For intravenous infusion, first prepare the solution by adding not more than 2 ml of sterile water for injections to the vial; this solution may then be added to 100 ml -1000 ml (but not less than 100 ml) of 5% dextrose in water (or isotonic saline solution or 5% dextrose in isotonic saline solution if patient is not on sodium restriction).

When reconstituted as directed the pH of the solution will range from 7.0 to 8.0 and the appearance of the solution is clear and colourless to almost colourless.

4.3 Contraindications

Hydrocortisone is contra-indicated:

- where there is known hypersensitivity to the active substance or any of the excipients listed in section 6.1

- in systemic fungal infection unless specific anti-infective therapy is employed.

Administration of live or live, attenuated vaccines is contraindicated in patients receiving immunosuppressive doses of corticosteroids.

4.4 Special warnings and precautions for use

Warnings and Precautions:

A Patient Information Leaflet is provided in the pack by the manufacturer.

Undesirable effects may be minimised by using the lowest effective dose for the minimum period. Frequent patient review is required to appropriately titrate the dose against disease activity (see Section 4.2).

Adrenal cortical atrophy develops during prolonged therapy and may persist for months after stopping treatment. In patients who have received more than physiological doses of systemic corticosteroids (approximately 30 mg hydrocortisone) for greater than 3 weeks, withdrawal should not be abrupt. How dose reduction should be carried out depends largely on whether the disease is likely to relapse as the dose of systemic corticosteroids is reduced. Clinical assessment of disease activity may be needed during withdrawal. If the disease is unlikely to relapse on withdrawal of systemic corticosteroids, but there is uncertainty about HPA suppression, the dose of systemic corticosteroid may be reduced rapidly to physiological doses.

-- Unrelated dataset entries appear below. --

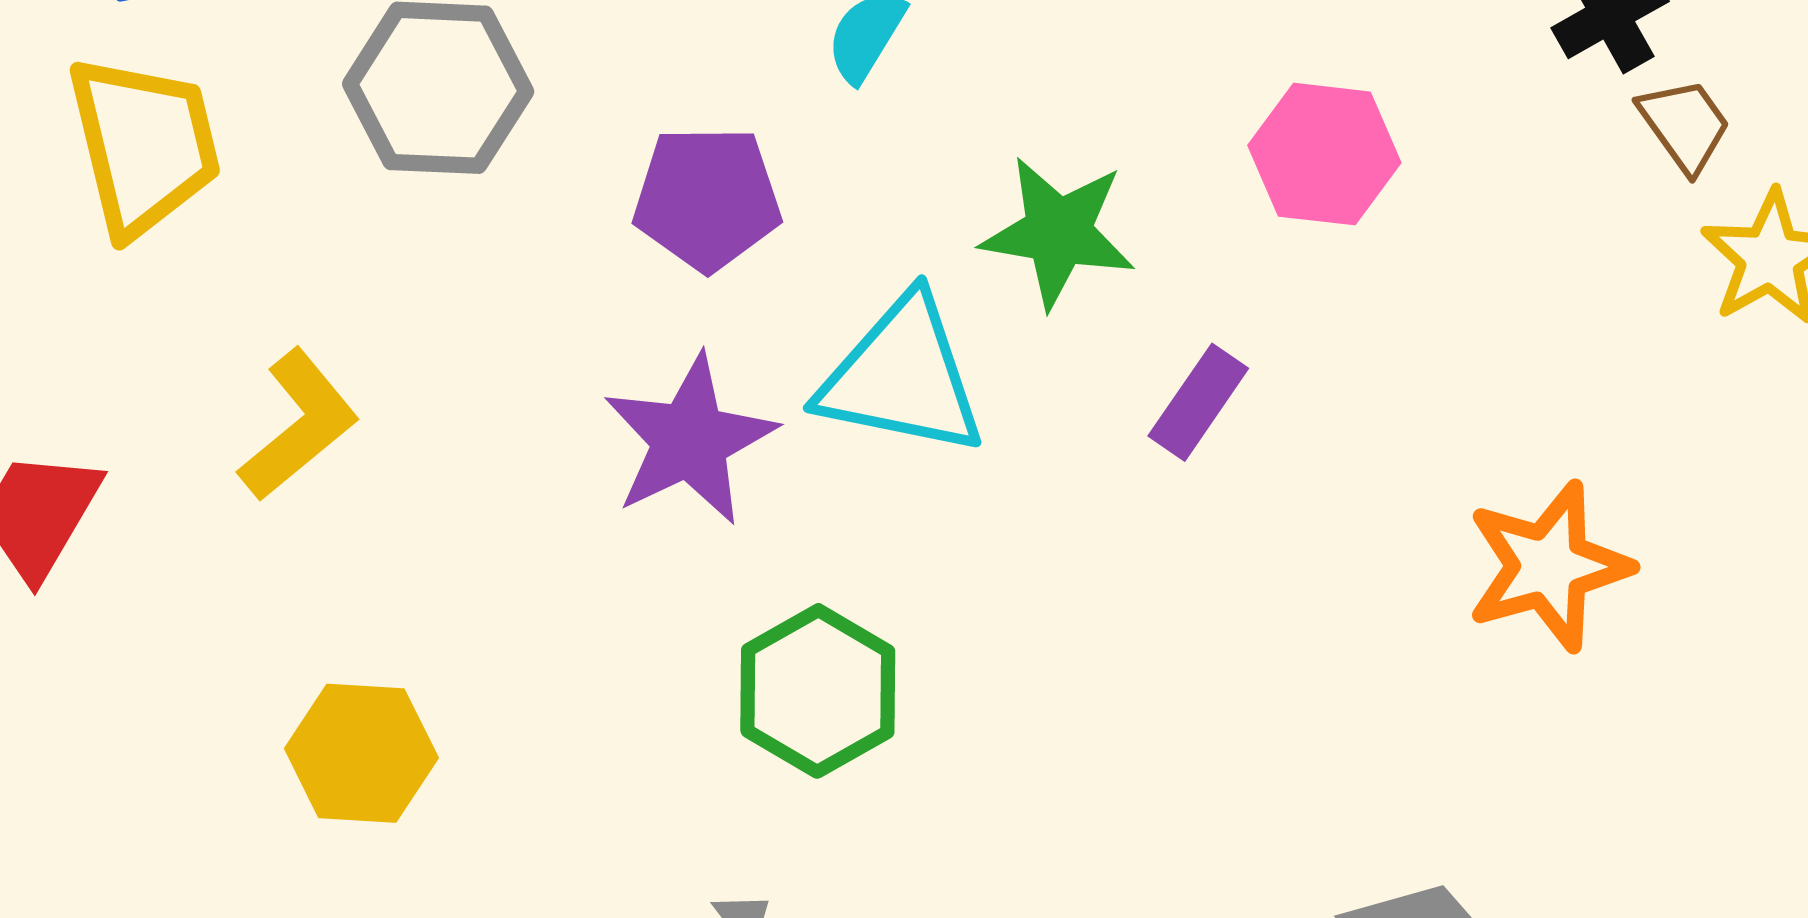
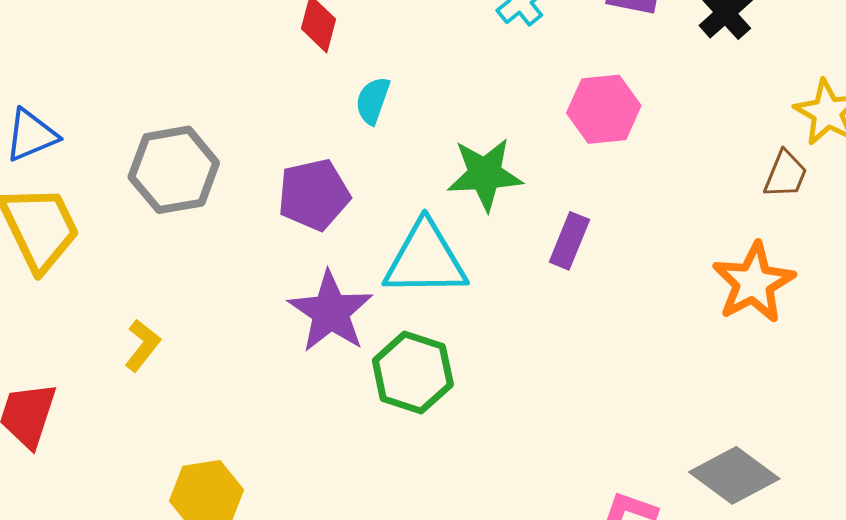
brown trapezoid: (1685, 125) -> (785, 174), moved, turned 70
yellow L-shape: (299, 425) -> (142, 345), size x0.7
green hexagon: (818, 691) -> (413, 372), moved

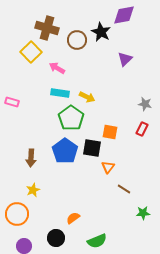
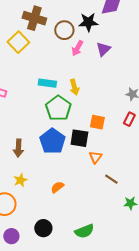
black star: (101, 32) -> (88, 22), turned -30
purple triangle: (125, 59) -> (103, 49), moved
pink arrow: (57, 68) -> (77, 48), moved, turned -91
yellow arrow: (87, 97) -> (74, 87), turned 49
orange semicircle: (73, 218) -> (57, 187), moved

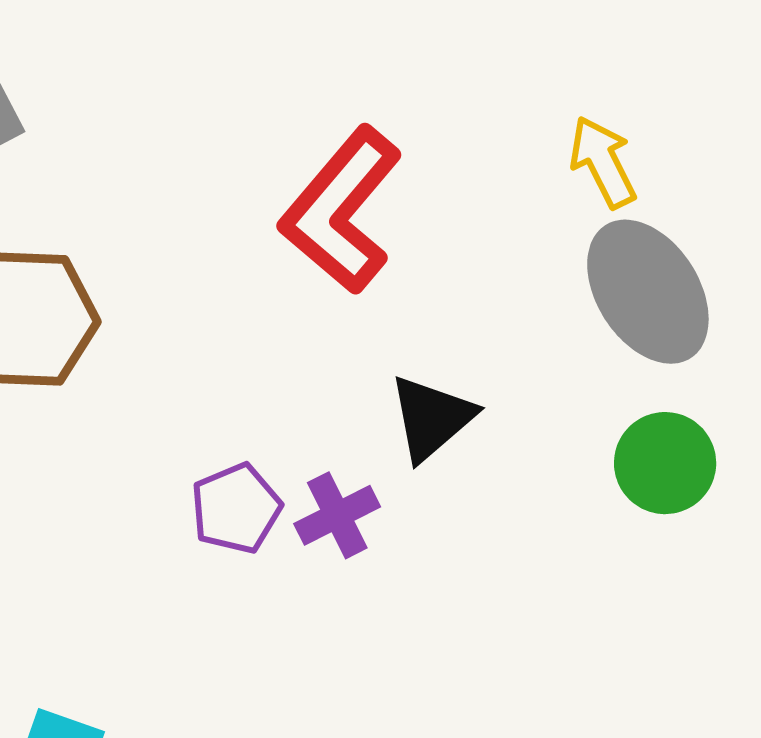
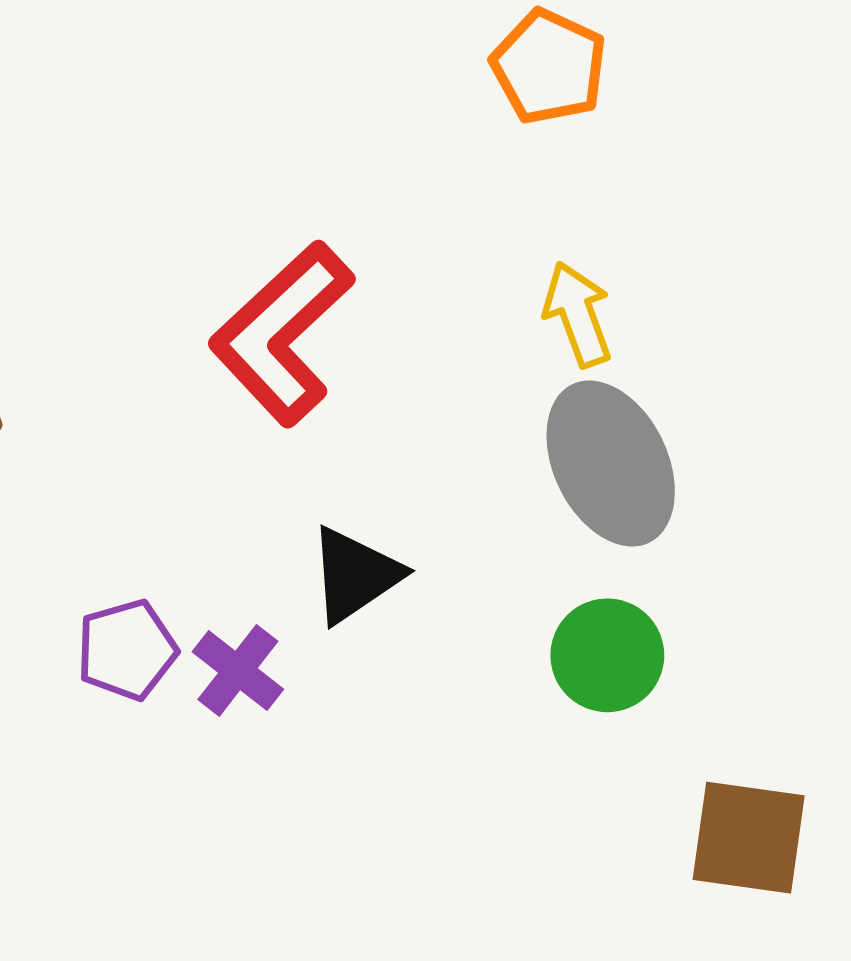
purple cross: (337, 515) -> (238, 670), turned -32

Once a daily dose of 30 mg hydrocortisone is reached, dose reduction should be slower to allow the HPA-axis to recover.

Abrupt withdrawal of systemic corticosteroid treatment, which has continued up to 3 weeks is appropriate if it considered that the disease is unlikely to relapse. Abrupt withdrawal of doses up to 160 mg hydrocortisone for 3 weeks is unlikely to lead to clinically relevant HPA-axis suppression, in the majority of patients. In the following patient groups, gradual withdrawal of systemic corticosteroid therapy should be considered even after courses lasting 3 weeks or less:

• Patients who have had repeated courses of systemic corticosteroids, particularly if taken for greater than 3 weeks.

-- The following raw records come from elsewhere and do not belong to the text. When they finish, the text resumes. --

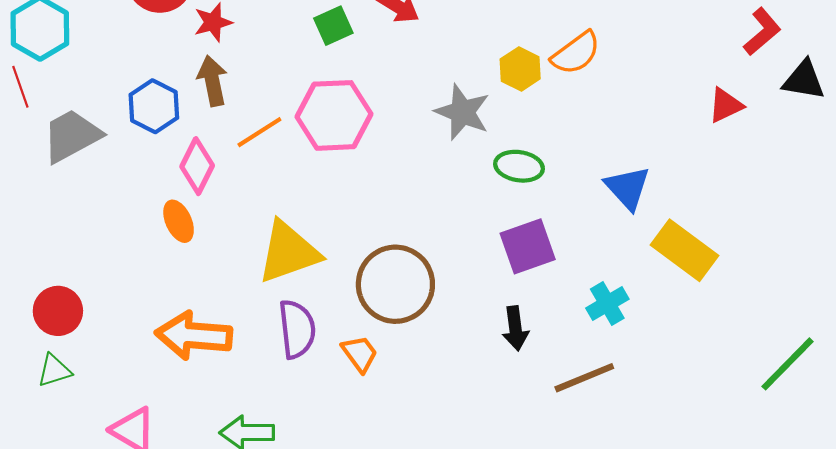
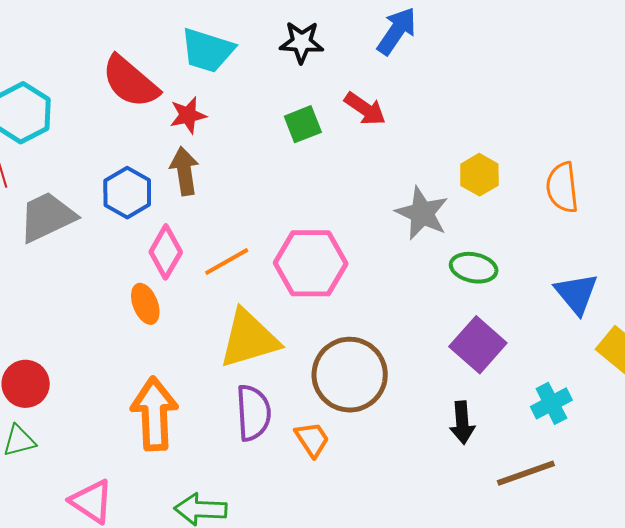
orange semicircle: (576, 53) -> (562, 187), moved, turned 117
pink hexagon: (334, 115) -> (311, 263), moved
orange line: (259, 132) -> (227, 262), moved
purple square: (528, 246) -> (478, 345), turned -32
orange arrow: (194, 336) -> (154, 414), turned 80

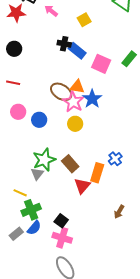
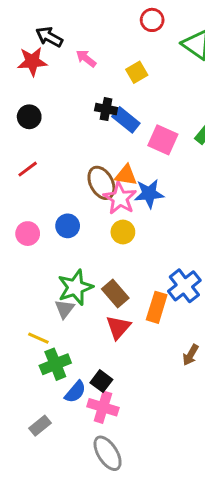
red line: (13, 83) -> (28, 169), turned -48
brown ellipse: (61, 92) -> (101, 183), turned 30
blue star: (92, 99) -> (149, 194), turned 30
pink circle: (18, 112) -> (28, 234), moved
blue cross: (115, 159) -> (184, 286), size x1.5
red triangle: (82, 186) -> (118, 327), moved
brown arrow: (119, 212) -> (191, 355), moved
blue semicircle: (34, 228) -> (75, 392), moved
gray rectangle: (16, 234) -> (40, 426), moved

• When a short course has been prescribed within one year of cessation of long-term therapy (months or years).

• Patients who may have reasons for adrenocortical insufficiency other than exogenous corticosteroid therapy.

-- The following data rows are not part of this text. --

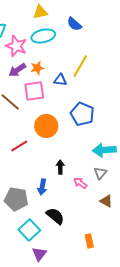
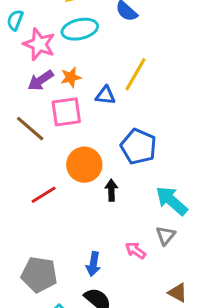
cyan arrow: (104, 150) -> (172, 201), turned 45
black arrow: (60, 167) -> (111, 190), moved
blue arrow: (42, 187) -> (93, 264), moved
brown triangle: (106, 201) -> (178, 293), moved

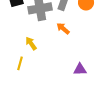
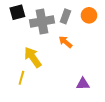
yellow arrow: (31, 43) -> (33, 57), size x1.5

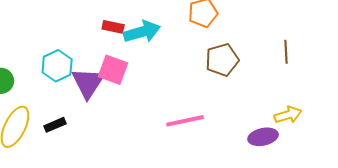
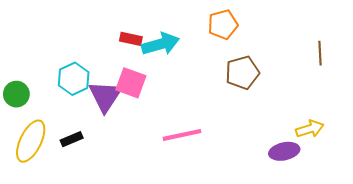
brown line: (286, 52) -> (320, 53), moved
pink line: (185, 121) -> (182, 135), moved

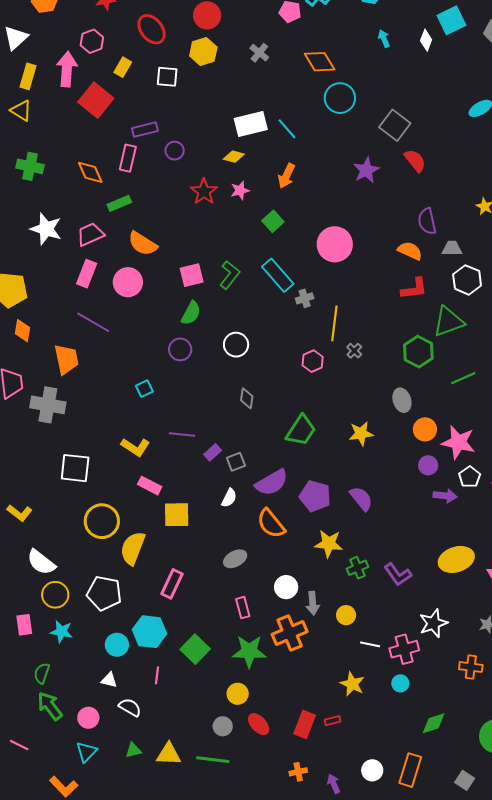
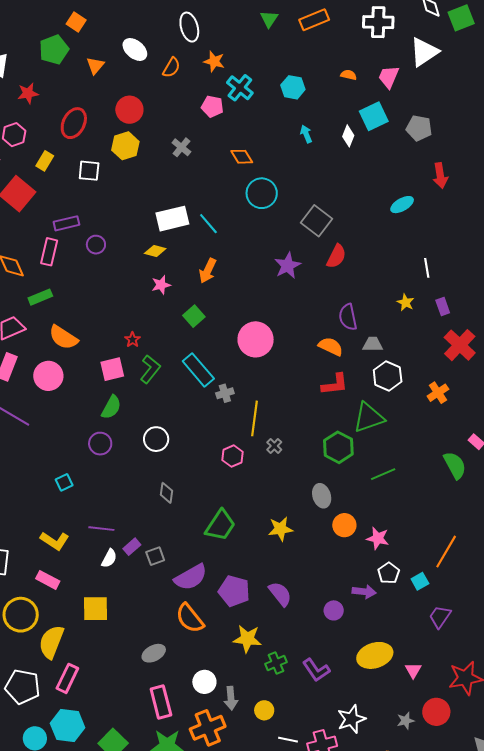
red ellipse: (152, 29) -> (74, 123), turned 64
orange diamond: (320, 62) -> (242, 157), size x0.7
red semicircle: (415, 161) -> (336, 256), turned 65
red star: (204, 192) -> (132, 340), moved, size x0.6
pink star: (458, 442) -> (378, 538), size x0.7
purple circle: (428, 465) -> (334, 610), moved
pink rectangle: (150, 486) -> (48, 580), moved
white semicircle: (229, 498) -> (109, 558), moved
pink rectangle: (172, 584) -> (67, 678), moved
pink rectangle: (243, 608) -> (161, 702), size x1.5

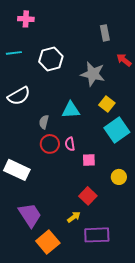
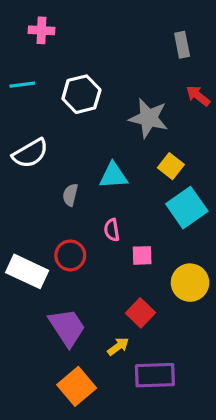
gray rectangle: (105, 33) -> (182, 45), moved
red circle: (50, 144) -> (70, 255), moved
yellow circle: (119, 177) -> (190, 283), size x1.5
purple trapezoid: (30, 215) -> (67, 327), moved

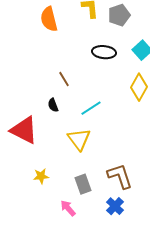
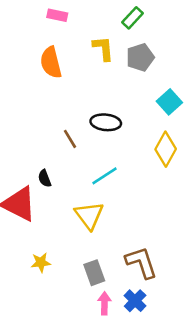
black ellipse: (104, 52) -> (106, 122), moved
black semicircle: (53, 105) -> (45, 178), moved
pink arrow: (68, 208) -> (104, 303), moved, turned 42

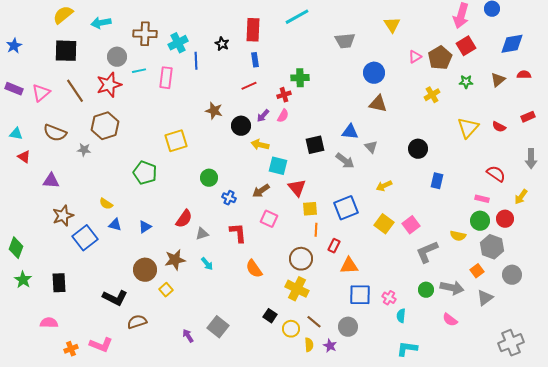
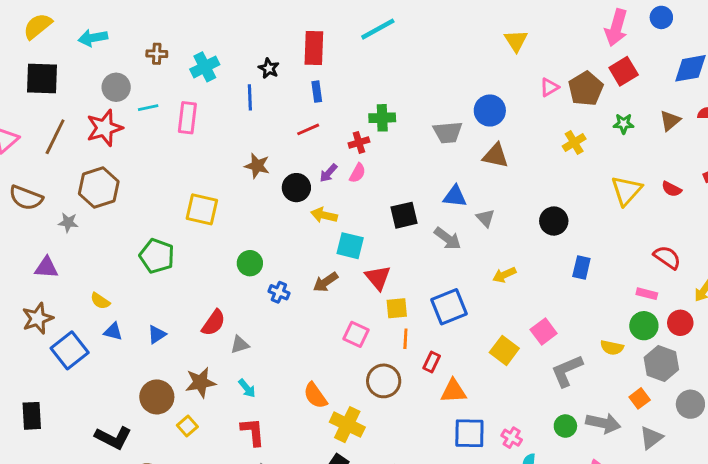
brown cross: (145, 34) -> (157, 54), size x0.6
gray trapezoid: (345, 41) -> (448, 132), moved
blue line: (196, 61) -> (250, 97), moved
brown line: (75, 91) -> (55, 137), turned 60
yellow square: (176, 141) -> (202, 209), turned 30
purple triangle: (51, 181) -> (46, 268), moved
pink square: (269, 219) -> (356, 334), moved
yellow square: (384, 224) -> (504, 350), moved
red L-shape: (238, 233) -> (253, 432), moved
yellow cross: (297, 289) -> (347, 425), moved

• Patients receiving doses of systemic corticosteroid greater than 160 mg hydrocortisone.

• Patients repeatedly taking doses in the evening.

Patients should carry 'Steroid Treatment' cards which give clear guidance on the precautions to be taken to minimise risk and which provide details of prescriber, drug, dosage and the duration of treatment.

Corticosteroids may mask some signs of infection, and new infections may appear during their use. Suppression of the inflammatory response and immune function increases the susceptibility to fungal, viral and bacterial infections and their severity. The clinical presentation may often be atypical and may reach an advanced stage before being recognised.

Chickenpox is of serious concern since this normally minor illness may be fatal in immunosuppressed patients. Patients (or parents of children) without a definite history of chickenpox should be advised to avoid close personal contact with chickenpox or herpes zoster and if exposed they should seek urgent medical attention. Passive immunization with varicella/zoster immunoglobin (VZIG) is needed by exposed non-immune patients who are receiving systemic corticosteroids or who have used them within the previous 3 months; this should be given within 10 days of exposure to chickenpox. If a diagnosis of chickenpox is confirmed, the illness warrants specialist care and urgent treatment. Corticosteroids should not be stopped and the dose may need to be increased.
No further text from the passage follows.